Material for this exercise START
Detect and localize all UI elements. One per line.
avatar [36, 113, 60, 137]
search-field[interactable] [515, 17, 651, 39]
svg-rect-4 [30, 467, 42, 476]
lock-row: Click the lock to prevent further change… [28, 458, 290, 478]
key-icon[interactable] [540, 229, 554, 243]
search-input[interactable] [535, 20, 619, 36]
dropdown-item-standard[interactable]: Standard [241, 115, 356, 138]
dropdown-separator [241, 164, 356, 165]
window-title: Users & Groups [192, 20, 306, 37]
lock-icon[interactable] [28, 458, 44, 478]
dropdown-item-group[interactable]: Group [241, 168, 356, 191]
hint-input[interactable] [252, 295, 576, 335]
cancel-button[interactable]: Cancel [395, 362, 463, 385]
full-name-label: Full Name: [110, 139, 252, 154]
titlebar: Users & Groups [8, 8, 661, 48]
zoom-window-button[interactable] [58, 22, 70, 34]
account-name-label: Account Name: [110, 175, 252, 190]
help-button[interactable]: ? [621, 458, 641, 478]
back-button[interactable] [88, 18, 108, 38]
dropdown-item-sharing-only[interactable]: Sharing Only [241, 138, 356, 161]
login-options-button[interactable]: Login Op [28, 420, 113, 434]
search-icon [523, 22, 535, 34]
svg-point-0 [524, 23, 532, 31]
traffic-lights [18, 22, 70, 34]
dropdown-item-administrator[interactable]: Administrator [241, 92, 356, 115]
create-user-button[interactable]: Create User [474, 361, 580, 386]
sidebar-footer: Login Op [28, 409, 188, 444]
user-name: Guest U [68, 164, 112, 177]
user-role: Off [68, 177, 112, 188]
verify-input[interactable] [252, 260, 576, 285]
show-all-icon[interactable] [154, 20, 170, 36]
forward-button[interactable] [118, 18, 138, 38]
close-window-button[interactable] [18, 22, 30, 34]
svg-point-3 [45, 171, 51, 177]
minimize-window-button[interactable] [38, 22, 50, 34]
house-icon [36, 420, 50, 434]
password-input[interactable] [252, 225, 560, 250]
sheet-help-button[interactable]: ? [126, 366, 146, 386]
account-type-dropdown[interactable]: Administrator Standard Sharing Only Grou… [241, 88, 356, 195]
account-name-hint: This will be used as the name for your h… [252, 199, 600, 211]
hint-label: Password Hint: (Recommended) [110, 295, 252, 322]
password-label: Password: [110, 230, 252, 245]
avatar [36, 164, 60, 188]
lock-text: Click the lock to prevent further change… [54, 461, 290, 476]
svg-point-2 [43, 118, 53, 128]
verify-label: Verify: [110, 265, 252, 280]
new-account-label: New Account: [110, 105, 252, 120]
Material for this exercise END
● What is being asked
Write out each line of the data above again, exactly as given.

● Solution to this exercise
Detect and localize all UI elements. One per line.
avatar [36, 113, 60, 137]
search-field[interactable] [515, 17, 651, 39]
svg-rect-4 [30, 467, 42, 476]
lock-row: Click the lock to prevent further change… [28, 458, 290, 478]
key-icon[interactable] [540, 229, 554, 243]
search-input[interactable] [535, 20, 619, 36]
dropdown-item-standard[interactable]: Standard [241, 115, 356, 138]
dropdown-separator [241, 164, 356, 165]
window-title: Users & Groups [192, 20, 306, 37]
lock-icon[interactable] [28, 458, 44, 478]
dropdown-item-group[interactable]: Group [241, 168, 356, 191]
hint-input[interactable] [252, 295, 576, 335]
cancel-button[interactable]: Cancel [395, 362, 463, 385]
full-name-label: Full Name: [110, 139, 252, 154]
titlebar: Users & Groups [8, 8, 661, 48]
zoom-window-button[interactable] [58, 22, 70, 34]
account-name-label: Account Name: [110, 175, 252, 190]
help-button[interactable]: ? [621, 458, 641, 478]
back-button[interactable] [88, 18, 108, 38]
dropdown-item-sharing-only[interactable]: Sharing Only [241, 138, 356, 161]
login-options-button[interactable]: Login Op [28, 420, 113, 434]
search-icon [523, 22, 535, 34]
svg-point-0 [524, 23, 532, 31]
traffic-lights [18, 22, 70, 34]
dropdown-item-administrator[interactable]: Administrator [241, 92, 356, 115]
create-user-button[interactable]: Create User [474, 361, 580, 386]
sidebar-footer: Login Op [28, 409, 188, 444]
user-name: Guest U [68, 164, 112, 177]
user-role: Off [68, 177, 112, 188]
verify-input[interactable] [252, 260, 576, 285]
show-all-icon[interactable] [154, 20, 170, 36]
forward-button[interactable] [118, 18, 138, 38]
close-window-button[interactable] [18, 22, 30, 34]
svg-point-3 [45, 171, 51, 177]
minimize-window-button[interactable] [38, 22, 50, 34]
house-icon [36, 420, 50, 434]
password-input[interactable] [252, 225, 560, 250]
sheet-help-button[interactable]: ? [126, 366, 146, 386]
account-type-dropdown[interactable]: Administrator Standard Sharing Only Grou… [241, 88, 356, 195]
account-name-hint: This will be used as the name for your h… [252, 199, 600, 211]
hint-label: Password Hint: (Recommended) [110, 295, 252, 322]
password-label: Password: [110, 230, 252, 245]
avatar [36, 164, 60, 188]
lock-text: Click the lock to prevent further change… [54, 461, 290, 476]
svg-point-2 [43, 118, 53, 128]
verify-label: Verify: [110, 265, 252, 280]
new-account-label: New Account: [110, 105, 252, 120]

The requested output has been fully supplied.